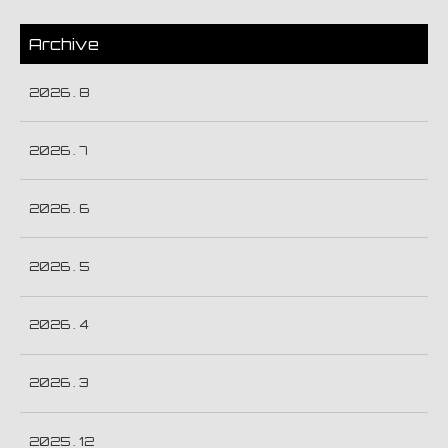
Archive
2026 . 8
2026 . 7
2026 . 6
2026 . 5
2026 . 4
2026 . 3
2025 . 12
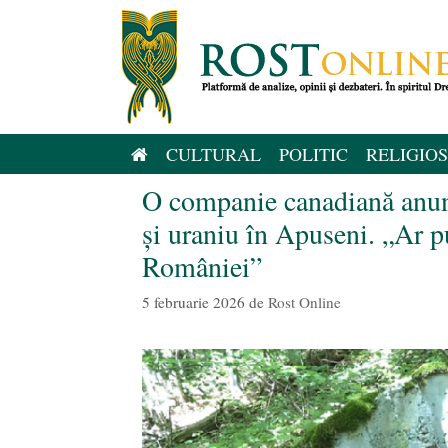
Sari
la
conținut
CULTURAL
POLITIC
RELIGIOS
O companie canadiană anunț
și uraniu în Apuseni. „Ar p
României”
5 februarie 2026
de
Rost Online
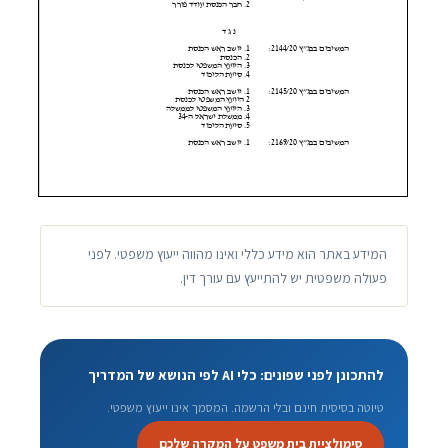
המידע באתר הוא מידע כללי ואינו מהווה ייעוץ משפטי. לפני
פעולה משפטית יש להתייעץ עם עורך דין.
להתכונן לפני שפונים: כלי AI לפי הנושא של המדריך
טיוטה בסיסית חינם ובלי הרשמה. המסמך אינו ייעוץ משפטי.
סימולציית בית משפט על המקרה שלכם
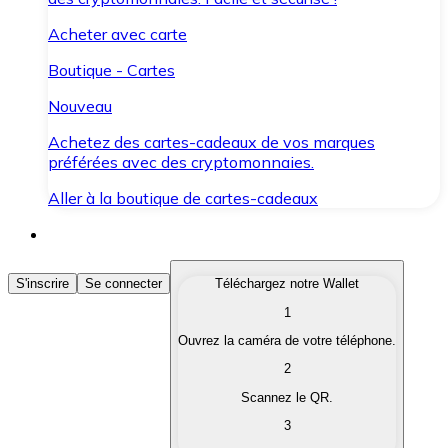
Acheter avec carte
Boutique - Cartes
Nouveau
Achetez des cartes-cadeaux de vos marques
préférées avec des cryptomonnaies.
Aller à la boutique de cartes-cadeaux
Acheter des Cryptomonnaies
S'inscrire
Se connecter
Téléchargez notre Wallet
1
Achetez les cryptomonnaies qui vous intéressent rapid
Ouvrez la caméra de votre téléphone.
Vendre des Cryptomonnaies
2
Convertissez vos cryptomonnaies en monnaie fiduciair
Scannez le QR.
3
Échanger (Swap)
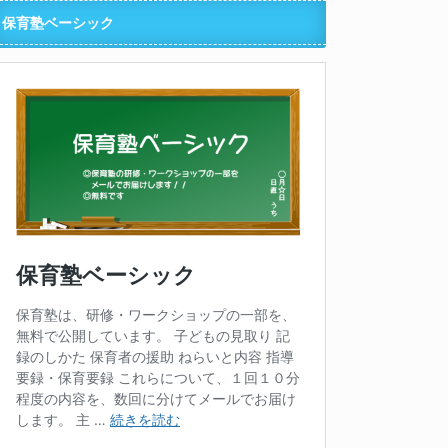
保育塾ベーシック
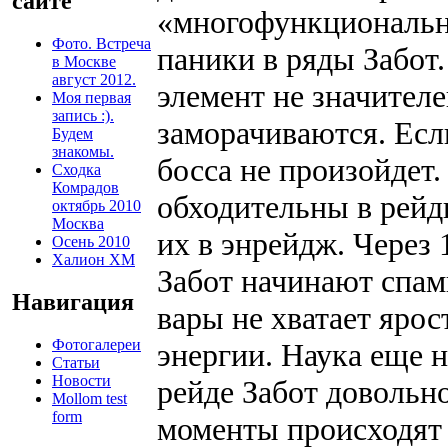
сайте
«многофункциональн
Фото. Встреча
паники в ряды Забот.
в Москве
август 2012.
элемент не значителе
Моя первая
запись :).
заморачиваются. Если
Будем
знакомы.
босса не произойдет
Сходка
Комрадов
обходительны в рейд
октябрь 2010
Москва
их в энрейдж. Через 
Осень 2010
Халион ХМ
Забот начинают спами
Навигация
вары не хватает ярос
Фотогалереи
энергии. Наука еще н
Статьи
Новости
рейде Забот довольно
Mollom test
form
моменты происходят 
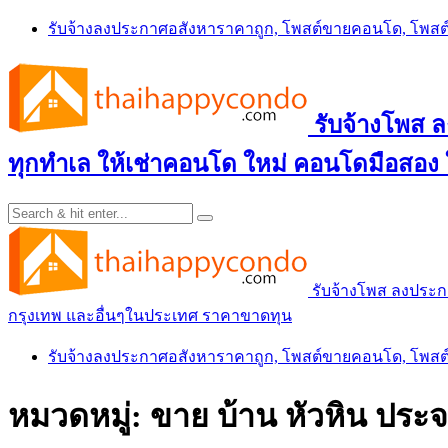
Skip
รับจ้างลงประกาศอสังหาราคาถูก, โพสต์ขายคอนโด, โพ
to
content
รับจ้างโพส
ทุกทำเล ให้เช่าคอนโด ใหม่ คอนโดมือสอง
รับจ้างโพส ลงประ
กรุงเทพ และอื่นๆในประเทศ ราคาขาดทุน
รับจ้างลงประกาศอสังหาราคาถูก, โพสต์ขายคอนโด, โพ
หมวดหมู่:
ขาย บ้าน หัวหิน ประจว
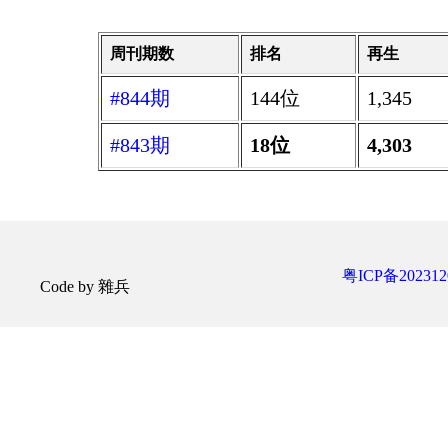
周刊期数
排名
再生
#844期
144位
1,345
#843期
18位
4,303
粤ICP备202312
Code by 雜兵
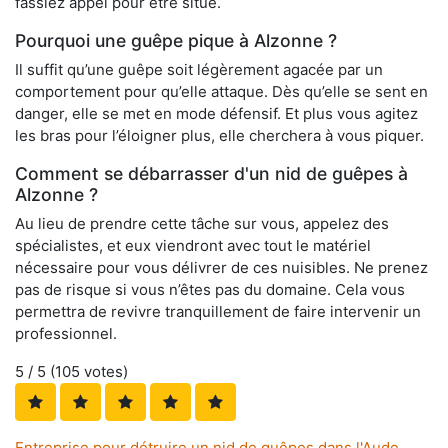
fassiez appel pour être situé.
Pourquoi une guêpe pique à Alzonne ?
Il suffit qu’une guêpe soit légèrement agacée par un
comportement pour qu’elle attaque. Dès qu’elle se sent en
danger, elle se met en mode défensif. Et plus vous agitez
les bras pour l’éloigner plus, elle cherchera à vous piquer.
Comment se débarrasser d'un nid de guêpes à
Alzonne ?
Au lieu de prendre cette tâche sur vous, appelez des
spécialistes, et eux viendront avec tout le matériel
nécessaire pour vous délivrer de ces nuisibles. Ne prenez
pas de risque si vous n’êtes pas du domaine. Cela vous
permettra de revivre tranquillement de faire intervenir un
professionnel.
5
/ 5 (
105
votes)
Entreprise pour détruire un nid de guêpes dans l'Aude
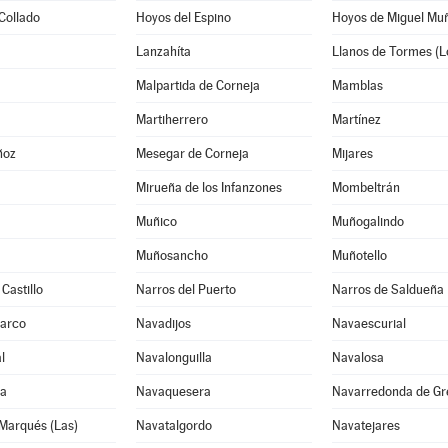
Collado
Hoyos del Espino
Hoyos de Miguel Mu
Lanzahíta
Llanos de Tormes (L
Malpartida de Corneja
Mamblas
Martiherrero
Martínez
ñoz
Mesegar de Corneja
Mijares
Mirueña de los Infanzones
Mombeltrán
Muñico
Muñogalindo
Muñosancho
Muñotello
Castillo
Narros del Puerto
Narros de Saldueña
Barco
Navadijos
Navaescurial
l
Navalonguilla
Navalosa
ga
Navaquesera
Navarredonda de Gr
Marqués (Las)
Navatalgordo
Navatejares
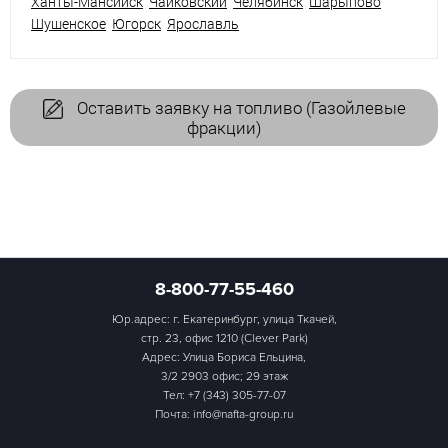
Ханты-Мансийск
Чайковский
Челябинск
Шарыпово
Шушенское
Югорск
Ярославль
Оставить заявку на топливо (Газойлевые
фракции)
8-800-77-55-460
Юр.адрес: г. Екатеринбург, улица Ткачей,
стр. 23, офис 1210 (Clever Park)
Адрес: Улица Бориса Ельцина,
3/2 2903 офис; 29 этаж
Тел:
+7 (343) 305-77-07
Почта: info@nafta-group.ru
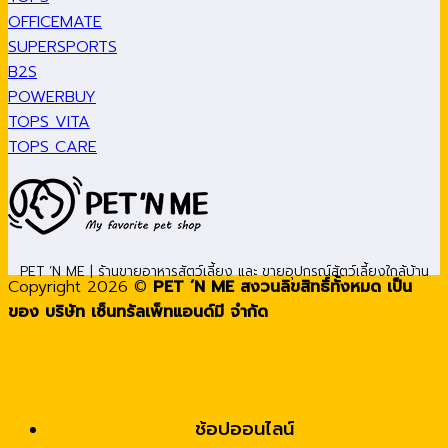
OFFICEMATE
SUPERSPORTS
B2S
POWERBUY
TOPS VITA
TOPS CARE
PET ’N ME | ร้านขายอาหารสัตว์เลี้ยง และ ขายอุปกรณ์สัตว์เลี้ยงใกล้บ้าน
Copyright 2026 ©
PET ’N ME สงวนลิขสิทธิ์ทั้งหมด เป็น
ของ บริษัท เซ็นทรัลเพ็ทแอนด์มี จำกัด
ช้อปออนไลน์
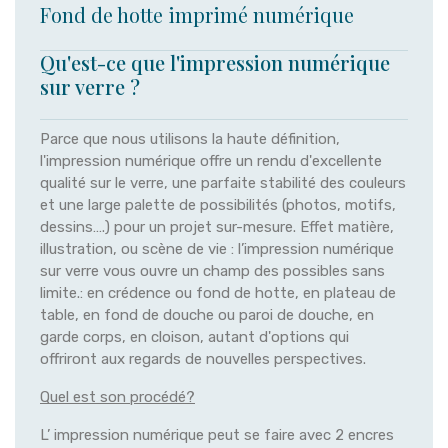
Fond de hotte imprimé numérique
Qu'est-ce que l'impression numérique
sur verre ?
Parce que nous utilisons la haute définition,
l'impression numérique offre un rendu d'excellente
qualité sur le verre, une parfaite stabilité des couleurs
et une large palette de possibilités (photos, motifs,
dessins….) pour un projet sur-mesure. Effet matière,
illustration, ou scène de vie : l’impression numérique
sur verre vous ouvre un champ des possibles sans
limite.: en crédence ou fond de hotte, en plateau de
table, en fond de douche ou paroi de douche, en
garde corps, en cloison, autant d'options qui
offriront aux regards de nouvelles perspectives.
Quel est son procédé?
L’ impression numérique peut se faire avec 2 encres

==============================

# Goal of the exercise
Exactly as written, restate the lines above from the opening line through the one holding "Achetez les cryptomonnaies", omitting the pictures.

# Answer space
Archive
2026 . 8
2026 . 7
2026 . 6
2026 . 5
2026 . 4
2026 . 3
2025 . 12
Sari
la
conținut
CULTURAL
POLITIC
RELIGIOS
O companie canadiană anunț
și uraniu în Apuseni. „Ar p
României”
5 februarie 2026
de
Rost Online
המידע באתר הוא מידע כללי ואינו מהווה ייעוץ משפטי. לפני
פעולה משפטית יש להתייעץ עם עורך דין.
להתכונן לפני שפונים: כלי AI לפי הנושא של המדריך
טיוטה בסיסית חינם ובלי הרשמה. המסמך אינו ייעוץ משפטי.
סימולציית בית משפט על המקרה שלכם
Acheter avec carte
Boutique - Cartes
Nouveau
Achetez des cartes-cadeaux de vos marques
préférées avec des cryptomonnaies.
Aller à la boutique de cartes-cadeaux
Acheter des Cryptomonnaies
S'inscrire
Se connecter
Téléchargez notre Wallet
1
Achetez les cryptomonnaies qui vous intéressent rapid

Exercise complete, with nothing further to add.